Raven's character is very similar to that of Coyote - indeed, the two appear in stories carrying out very similar roles, the former in the North, the latter in the South. Both Coyote and Raven are driven by greed: Raven's for food, Coyote's for more carnal pleasures. A Tlingit storyteller says that "Raven never got full because he had eaten the black spots off his own toes. He learned about this after having inquired everywhere for some way of bringing such a state about. Then he wandered through all the world in search of things to eat." 3 The journeys of Raven form the basis of most of the myths in the region, and he travels around meeting animals of all descriptions and usually succeeds in contests of wit with them, either destroying and eating them or driving them off and securing their food. The Haida people make a distinction between the first part of the Raven cycle, in which he is truly creative, and the latter part, which consists of stories of his more risible behaviour. Young men are not allowed to laugh during the early part of the cycle, which is referred to as "The Old Man Stories". The Old Man Stories take in the creation of the world, sometimes a complex tale such as in the Tlingit and Tsmishian versions, sometimes a simple one, as in the Haida: "Not long ago no land was to be seen. Then there was a little thing on the ocean. This was all open sea. And Raven sat upon this. He said, 'Become dust.' And it became Earth." They also cover one of the most widely known Raven stories, how he stole the Sun, the Stars and the Moon, and also fire (reflecting on the corvine fascination for shiny objects), and the almost universal flood tale, which brought about the end of the Age of Animal Beings and brings about the Age of Men, for which Raven is invariably responsible.

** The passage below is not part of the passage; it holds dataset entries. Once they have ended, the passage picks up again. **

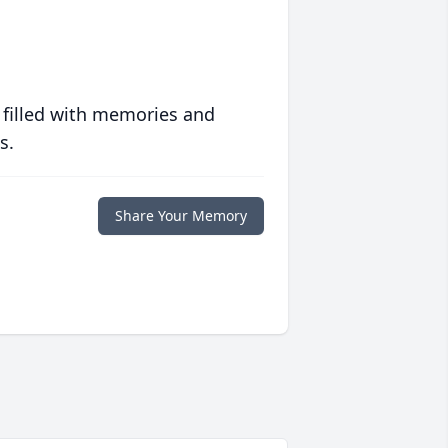
 filled with memories and
s.
Share Your Memory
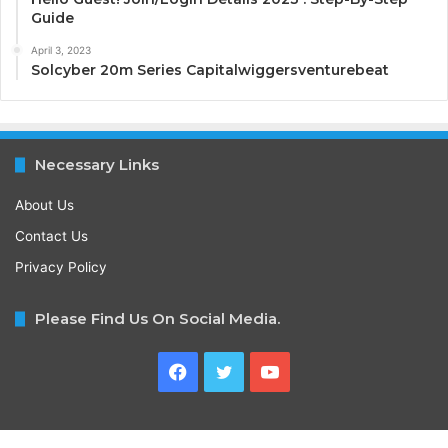
Guide
April 3, 2023
Solcyber 20m Series Capitalwiggersventurebeat
Necessary Links
About Us
Contact Us
Privacy Policy
Please Find Us On Social Media.
Facebook
Twitter
YouTube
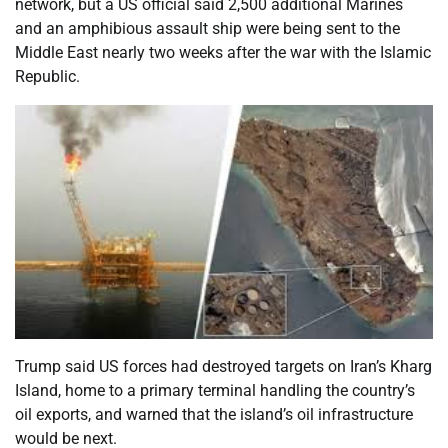
network, but a US official said 2,500 additional Marines
and an amphibious assault ship were being sent to the
Middle East nearly two weeks after the war with the Islamic
Republic.
Trump said US forces had destroyed targets on Iran’s Kharg
Island, home to a primary terminal handling the country’s
oil exports, and warned that the island’s oil infrastructure
would be next.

In this guise, as Great Raven, Dotson' Sa, or Nankilstlas, the irrepressible greed is there, the sarcastic and laconic nature, the almost audible heavy sigh that starts off every conversation (see, for instance, Raven's first words in the story of the whale transcribed by Joseph Campbell 4 ), yet he is a character to be admired and respected, to whom homage is deserving. Although there is no evidence that Raven was ever worshipped, as such, it is said by some that the Northwest peoples did used to leave food out on the beaches for ravens. In this form he is capable of inspiring awe and terror, although always there is that twinkle in the eye and the knowledge that it can be only moments before he says something that will inspire laughter, albeit often irritated laughter as he hits the nail of truth well and truly, and sometimes uncomfortably, on the head. His creative nature usually shows itself through circumstance rather than intent, through the desire to satisfy his own needs, rather than any altruistic principles, but he seems genuinely fond of human beings, as related in "Raven finds the First Men" 5 , amongst others. He is the great shapeshifter, creative magick personified.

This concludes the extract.